Haddock's role came to light in a massive investigation by Nuala, now Lady, O'Loan, the former Policing Ombudsman for Northern Ireland. At the time sources close to the investigation told me they were amazed at the extent of police penetration of the UVF. In fact, five out of its seven leading figures had police handlers and in the Mount Vernon unit where Haddock operated, there were at least two other police informants.
"You can have a situation where it isn't clear if this is a UVF brigadier using the police to sustain his position," my source told me. "They become untouchable and their intelligence is marked 'not for downward dissemination'."
During the troubles these northern terrorist informers were all handled by RUC Special Branch, but funded by MI5, who set the intelligence priorities and decided whether they should be kept in play. Raymond White, a former assistant chief constable who served 15 years in Special Branch, has said ministers were regularly briefed on undercover operations. In 1986, he briefed the then prime minister, Margaret Thatcher, on intelligence operations in Belfast and took the opportunity to ask her for guidance on the treatment of informers who were involved in crime.
It was never forthcoming, and it is never likely to be. The handling of terrorist informants remains a grey area protected by layers of official secrecy both in Britain and Ireland.
Mediators and politicians are Ireland's only exports to the world's trouble spots.

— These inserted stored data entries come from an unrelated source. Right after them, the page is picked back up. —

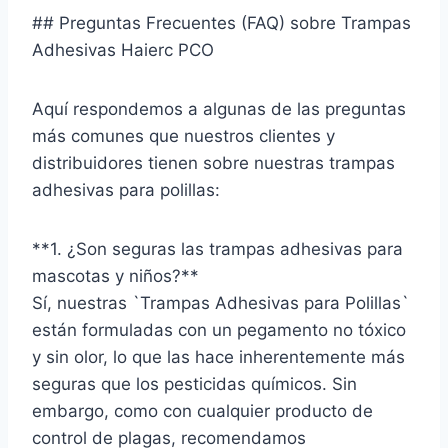
## Preguntas Frecuentes (FAQ) sobre Trampas
Adhesivas Haierc PCO
Aquí respondemos a algunas de las preguntas
más comunes que nuestros clientes y
distribuidores tienen sobre nuestras trampas
adhesivas para polillas:
**1. ¿Son seguras las trampas adhesivas para
mascotas y niños?**
Sí, nuestras `Trampas Adhesivas para Polillas`
están formuladas con un pegamento no tóxico
y sin olor, lo que las hace inherentemente más
seguras que los pesticidas químicos. Sin
embargo, como con cualquier producto de
control de plagas, recomendamos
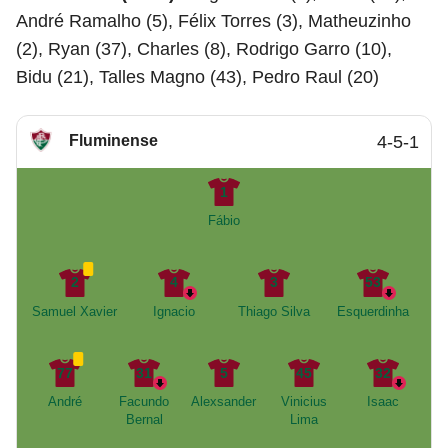
André Ramalho (5), Félix Torres (3), Matheuzinho
(2), Ryan (37), Charles (8), Rodrigo Garro (10),
Bidu (21), Talles Magno (43), Pedro Raul (20)
Fluminense
4-5-1
1
Fábio
2
4
3
53
Samuel Xavier
Ignacio
Thiago Silva
Esquerdinha
77
31
5
45
32
André
Facundo
Alexsander
Vinicius
Isaac
Bernal
Lima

As Albiston said, what happened here is still regarded as a "beacon of best practice" because, whatever the moral conundrums it threw up, it succeeded in containing the IRA and bringing it to the negotiating table.
Like McGartland, many of today's agents would be greeted with snorts of disbelief if they told their stories to strangers, but when the history of intelligence operations against contemporary terrorist groups is written, we can expect to be surprised by who was in the pay of western governments. One thing is for sure, there will be people like Haddock and Scappaticci feathering their nests among the ranks of the Islamic fundamentalists.